Gabriel, the community leader in the village of Dogo Nahawa near the city of Jos, told the BBC his five-year-old granddaughter had been hacked to death with a machete.
He said the attack had started at about 0300 on Sunday. He said a group of Fulani-speaking men started shooting a heavy machine gun to scare the residents into the open, where they were cut down.
"The shooting was so heavy that people were afraid. People were running helter-skelter because of this.... They had never heard something like this before... People that were running and run into them, and they were macheted."
'Crying, shouting'
Another eyewitness, Pepi, initially heard gunshots and went with his wife to hide in the toilet.
I saw all the wives, they killed them, cut, cut their bodies. Put fire on them. And the babies. They killed all the children
Pepi, eyewitness
"They want to break the door, the back door there, to get into the house because they said the Arna is inside - that's a peasant that has no religion... So then I tell my wife she should keep quiet. Then, they bring something to hit the door with, they hit the door because they said they should get into the house and kill the Arna. So I kept quiet."
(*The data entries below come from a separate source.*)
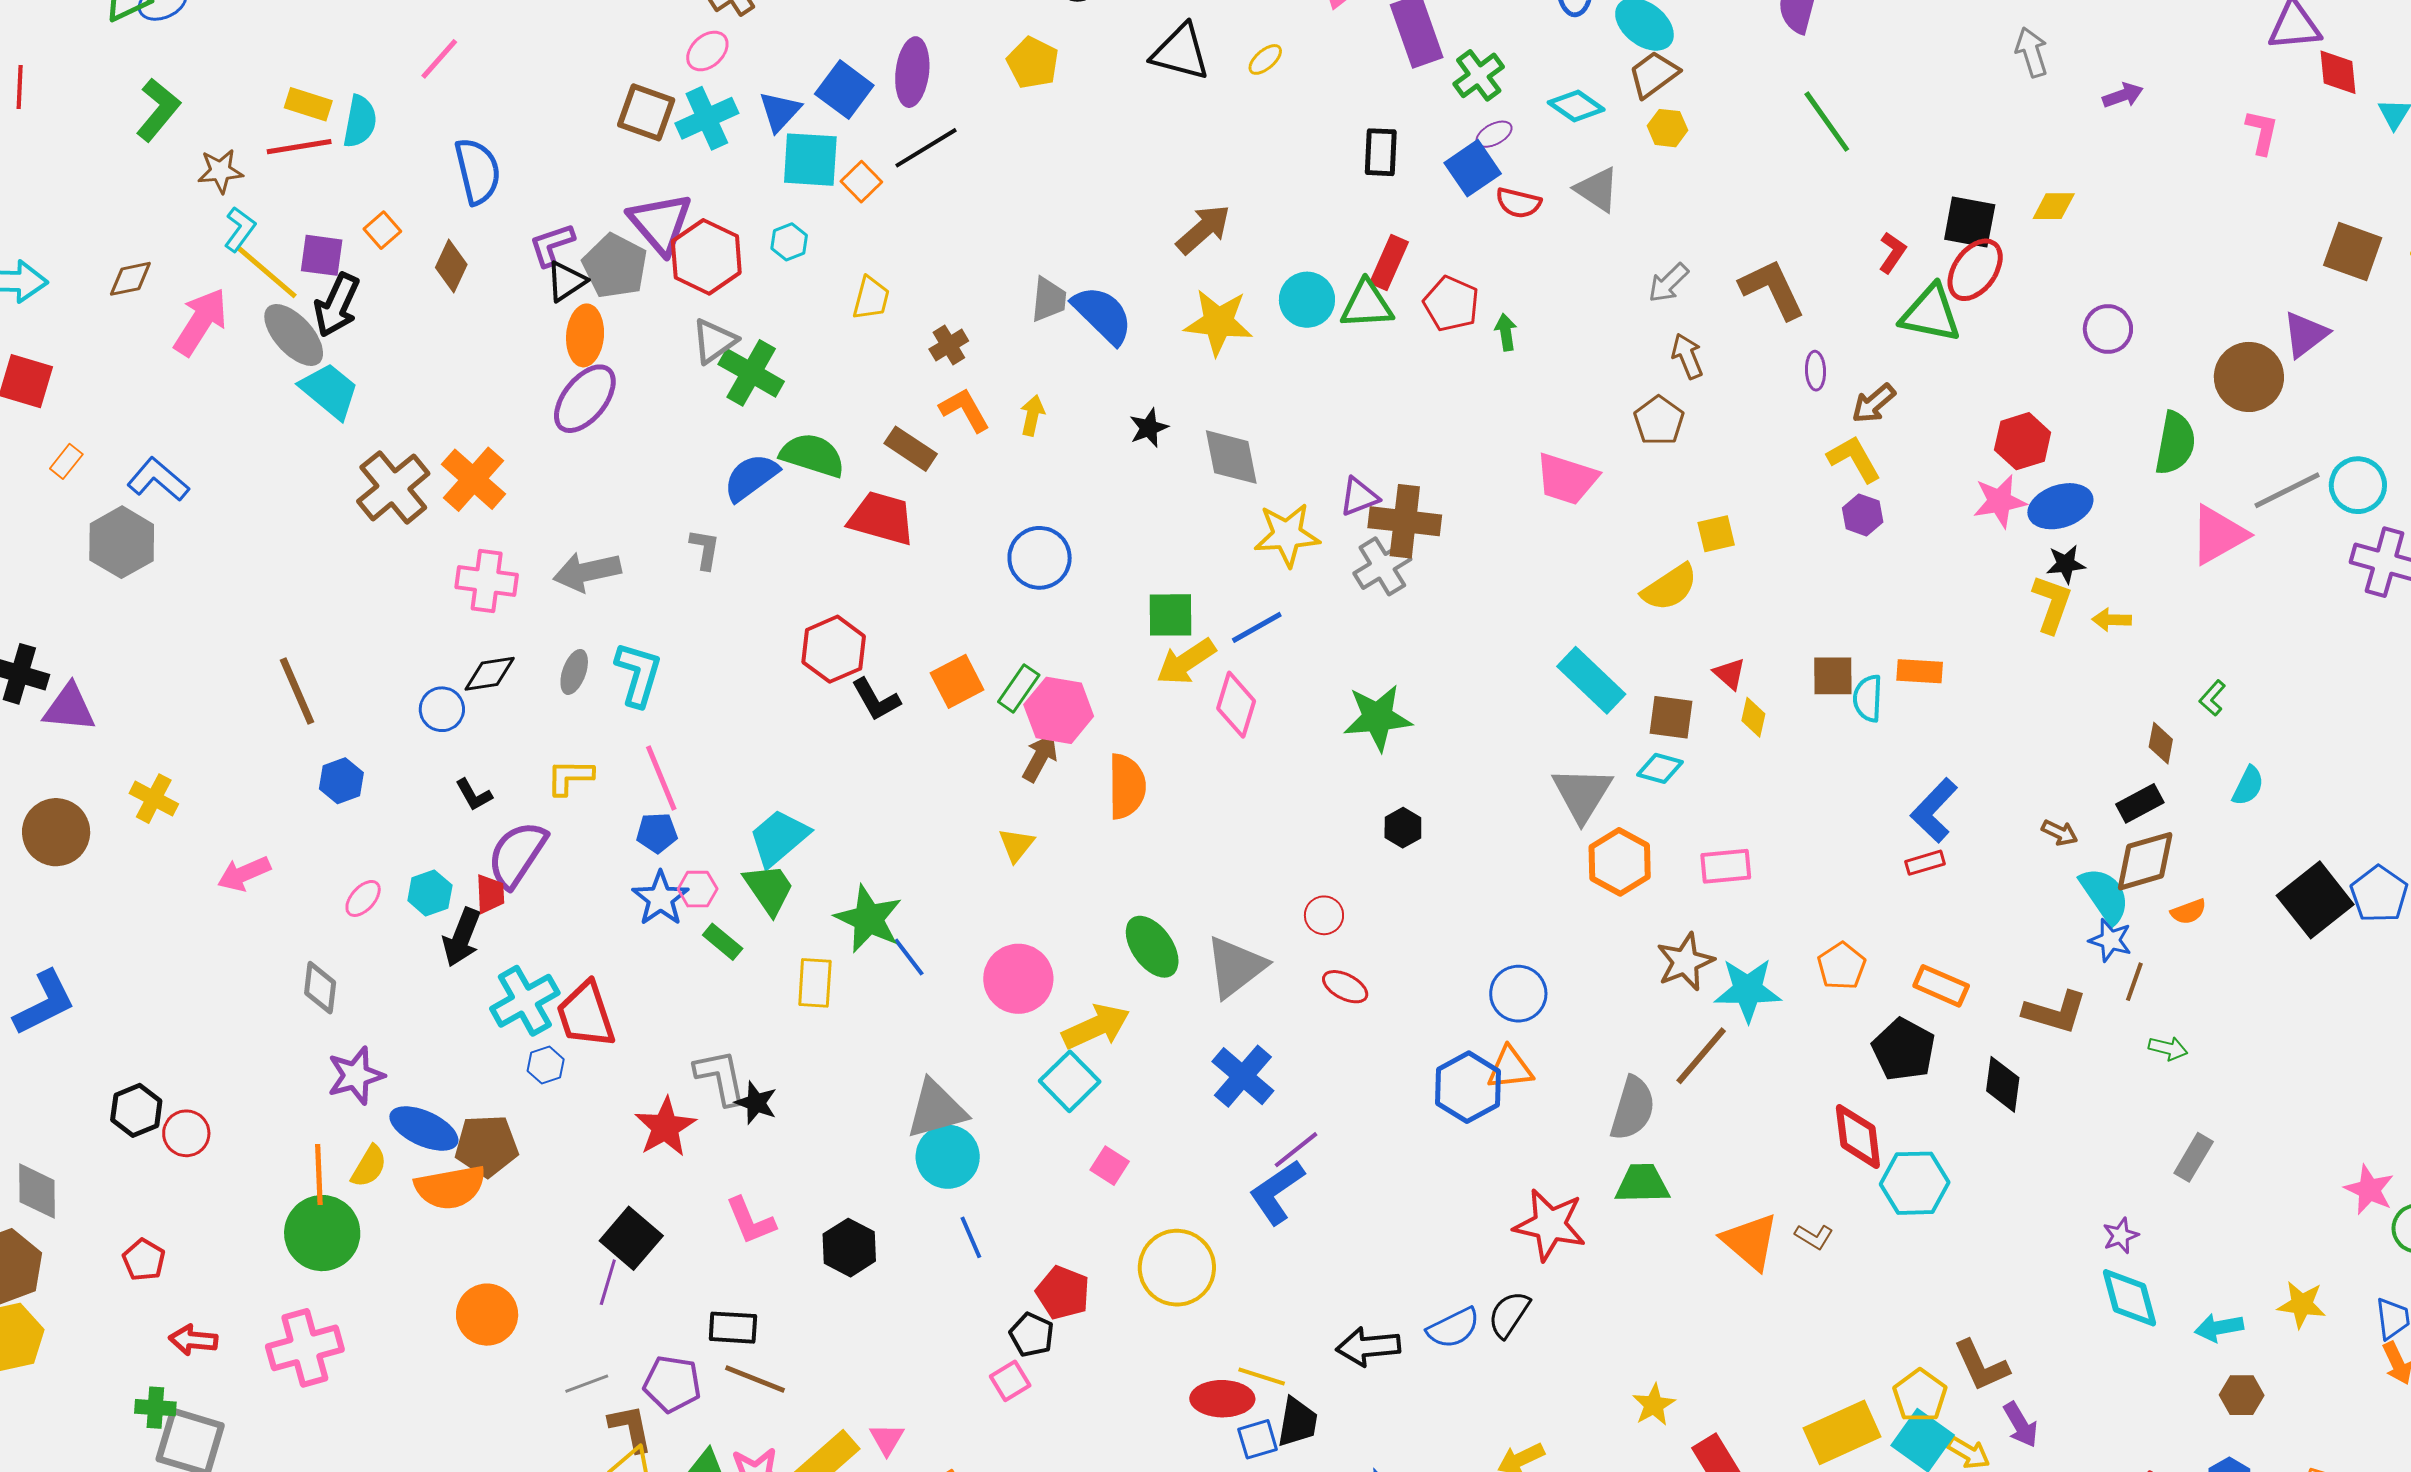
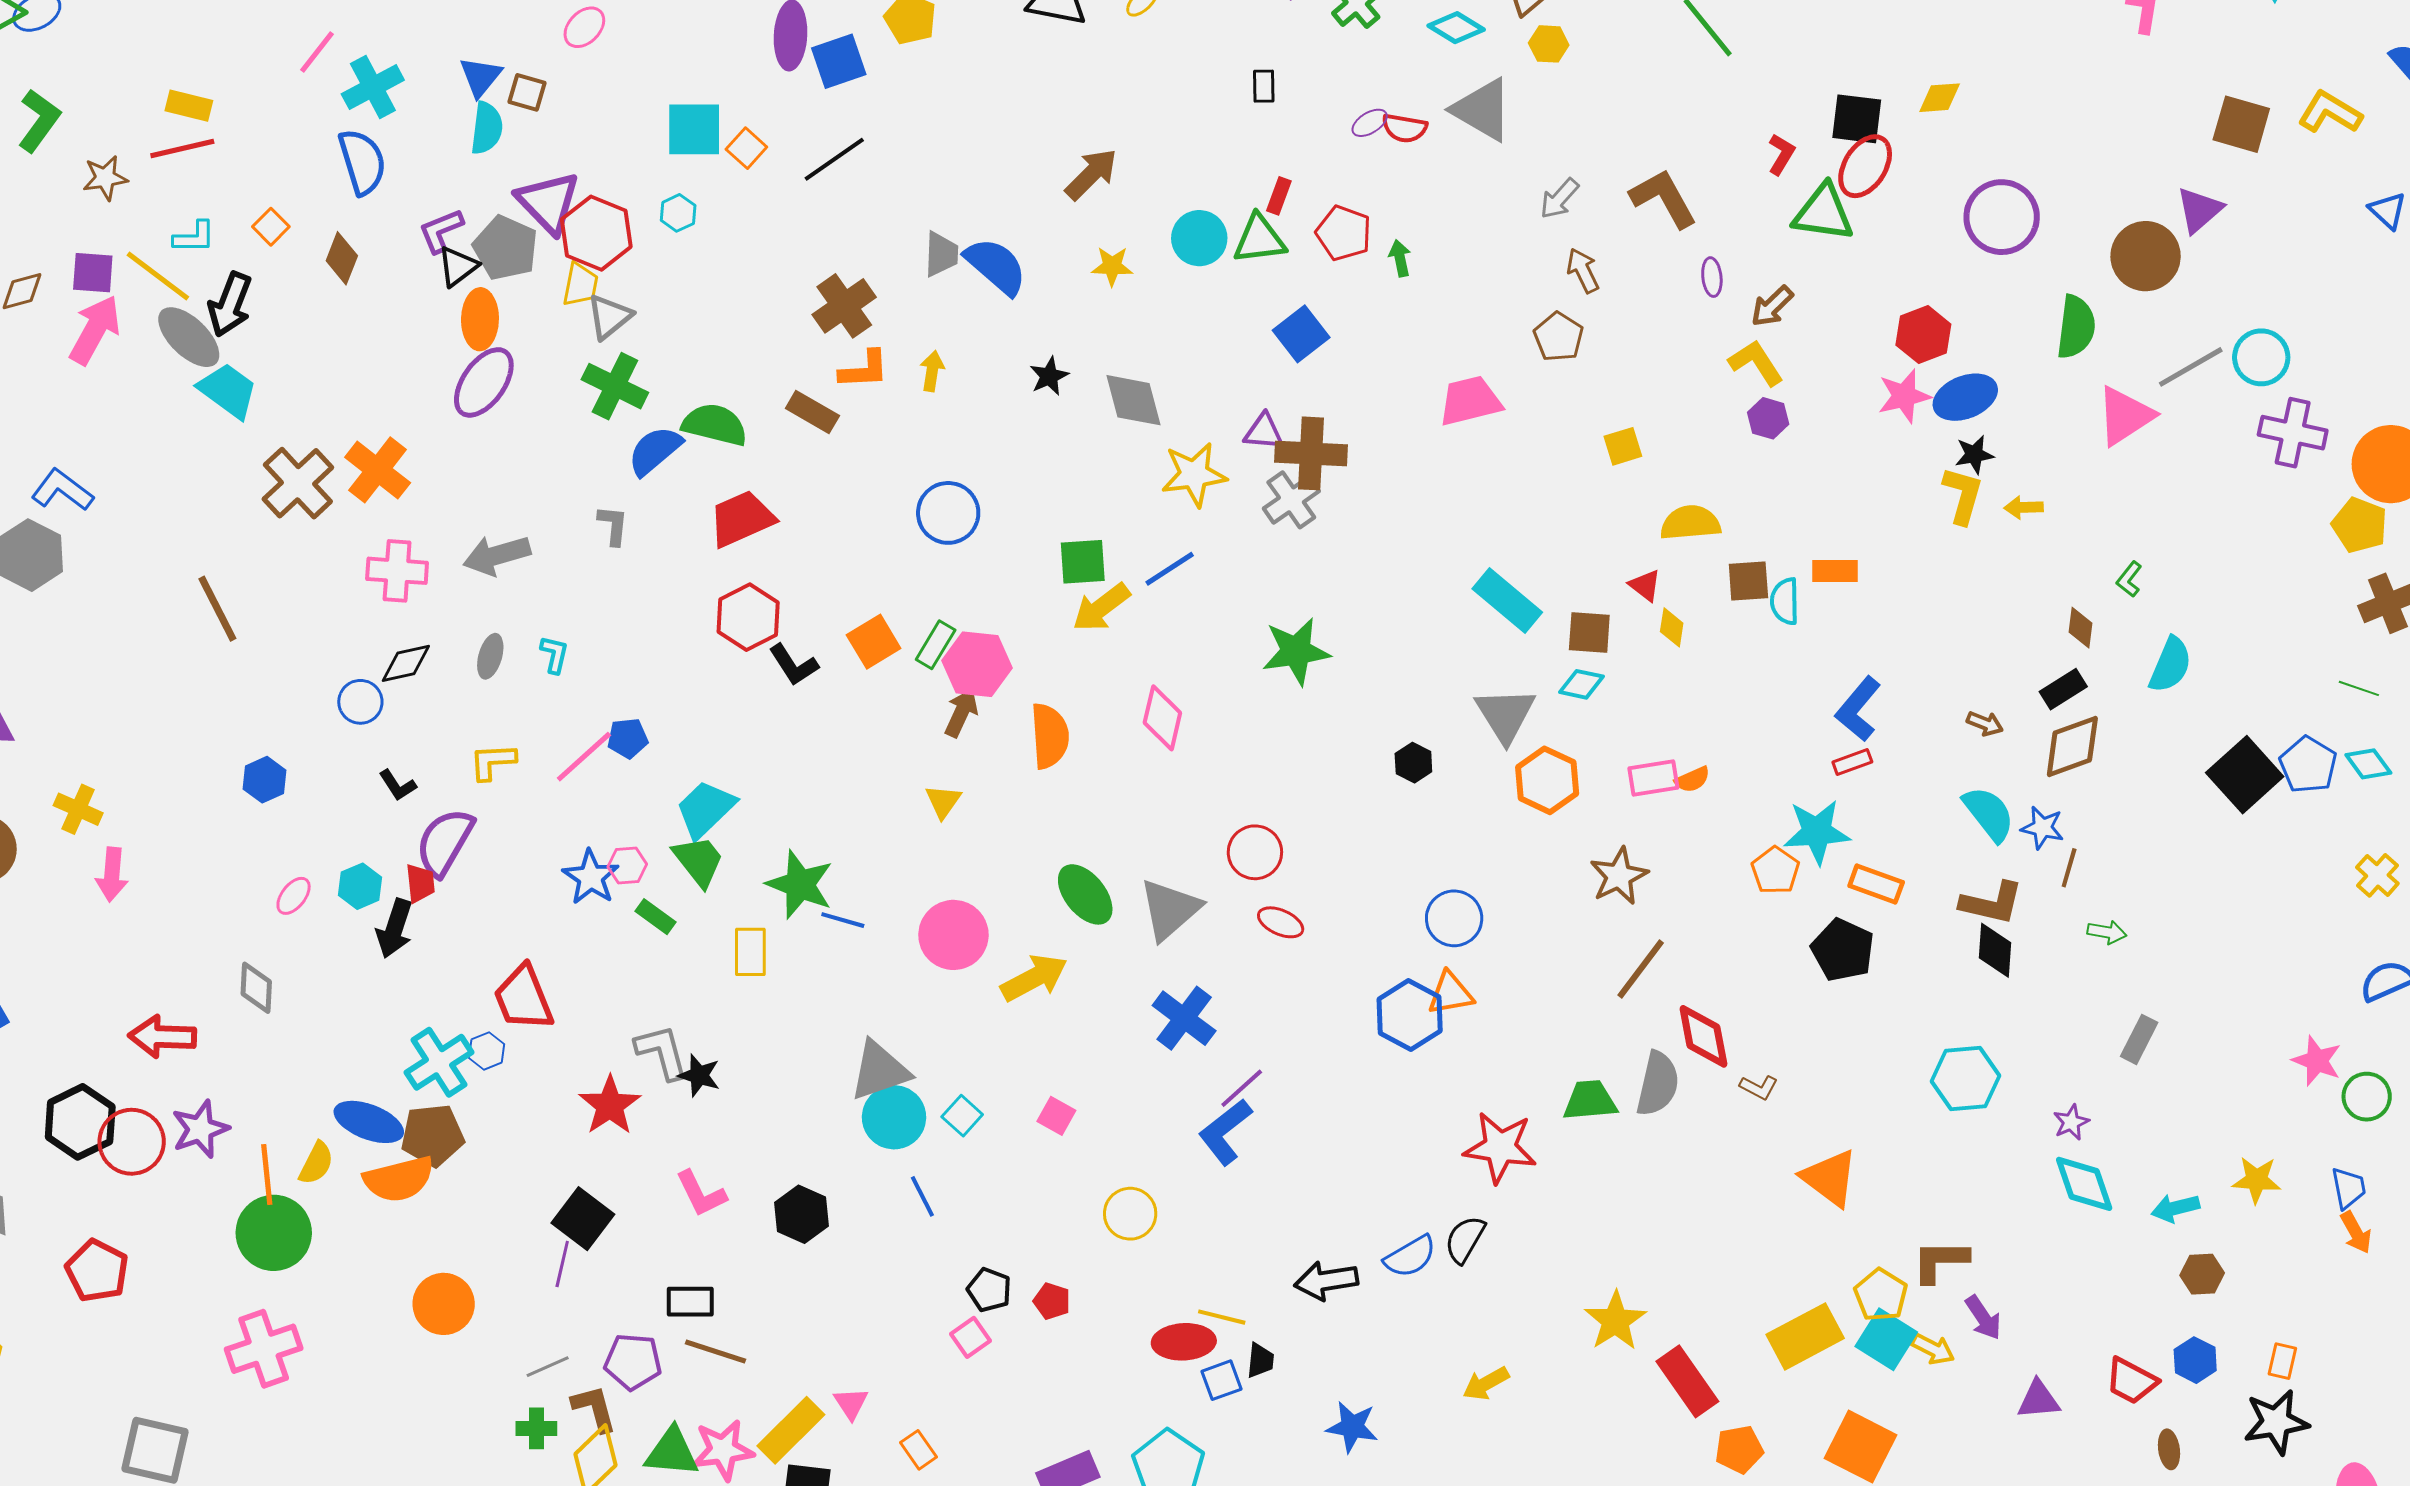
blue square: (844, 90) -> (839, 61), moved, turned 38
blue triangle: (780, 111) -> (480, 77), moved
brown square: (646, 112) -> (527, 92), size x0.7
cyan cross: (707, 118) -> (373, 87), moved
cyan semicircle: (360, 121) -> (487, 128), moved
purple ellipse: (1494, 134) -> (1370, 123), moved
black line: (926, 148) -> (834, 159), moved
black rectangle: (1381, 152) -> (1264, 86), size x0.7
blue square: (1473, 168) -> (1301, 334), moved
gray triangle: (1597, 189) -> (1482, 110), size x1.4
cyan L-shape: (240, 229) -> (194, 237), moved, turned 57
purple square: (322, 255) -> (93, 273), moved
red rectangle: (1389, 263) -> (1279, 196), size x0.7
yellow trapezoid: (871, 298) -> (580, 285), moved
yellow star: (1218, 322) -> (1112, 266), size x0.6
purple circle: (2108, 329) -> (2002, 217), size x1.5
brown cross: (949, 345) -> (844, 306), size x1.6
green cross: (751, 373) -> (615, 386), moved
orange L-shape: (965, 410) -> (864, 370), turned 120
pink trapezoid: (1567, 479) -> (1470, 401), turned 152
purple triangle: (1359, 497) -> (1264, 432), turned 30
red trapezoid: (882, 518) -> (742, 519), moved, turned -36
yellow semicircle: (1670, 587) -> (1690, 523), moved, turned -148
cyan L-shape: (638, 674) -> (554, 654), size x0.6
brown line: (297, 691) -> (217, 609), moved
pink diamond: (1236, 705) -> (1162, 718), moved
pink line: (661, 778) -> (584, 757), turned 74
cyan semicircle: (2248, 786) -> (2170, 665), size x1.4
black hexagon: (1403, 828) -> (1413, 763), moved
blue pentagon: (657, 833) -> (628, 738), moved
pink arrow: (244, 874) -> (112, 875), moved, turned -58
cyan semicircle: (2105, 895) -> (1989, 814), moved
orange semicircle: (2188, 912) -> (1692, 779), moved
red circle: (1324, 915) -> (1255, 852), size x1.4
blue line: (909, 957) -> (843, 920), turned -33
cyan star: (1748, 990) -> (1817, 832), moved
cyan cross: (525, 1001) -> (439, 1062), moved
purple star: (356, 1076) -> (200, 1129), moved
cyan square: (1070, 1081) -> (962, 1116), moved, size x0.7
black diamond: (2003, 1084) -> (1995, 950), moved
gray semicircle: (1633, 1108) -> (1658, 1084), moved
black hexagon: (136, 1110) -> (80, 1122), size x1.4
red circle: (186, 1133) -> (132, 1142), size x1.4
red diamond: (1858, 1136) -> (1703, 1036), moved
cyan hexagon: (1915, 1183) -> (1966, 1079), moved
brown L-shape: (1814, 1237) -> (1759, 1087), moved
orange triangle: (1750, 1241) -> (1830, 1178), moved
red pentagon: (144, 1260) -> (97, 1271), size x1.5
yellow circle: (1177, 1268) -> (1130, 1214), size x0.7
red pentagon: (1063, 1293) -> (1052, 1301), moved, size x0.7
red arrow: (193, 1340) -> (162, 1037), moved, size x1.4
brown L-shape: (1981, 1366) -> (1940, 1261), turned 118
yellow star: (1654, 1405) -> (1615, 1321), size x1.4
green cross: (155, 1408) -> (536, 1428), moved
black trapezoid: (1297, 1422) -> (1260, 1361), size x0.7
He could hear his neighbours crying out, then there was silence. "Screaming, real screaming. Babies and the mothers all. Crying! Shouting! Later I hear no more."
When he came out of his house, he saw their burnt bodies bearing machete wounds.
"I went to my neighbour's house. I saw all the wives, they killed them, cut, cut their bodies. Put fire on them. And the babies. They killed all the children, almost four children there. They killed them with murders, put fire on them."
A spokesman for the Plateau State government, Gregory Yenlong, told the BBC that federal officials were to blame for security lapses.
"I can't understand [why] people are killed, people arrested, for such acts, and they are not being prosecuted. The Nigerian system, something's wrong with it.
"I can't understand [why] a governor of a state, who is enshrined in the constitution of the Federal Republic of Nigeria, is the chief security officer of the state - and yet cannot direct a police officer to arrest and prosecute a crime."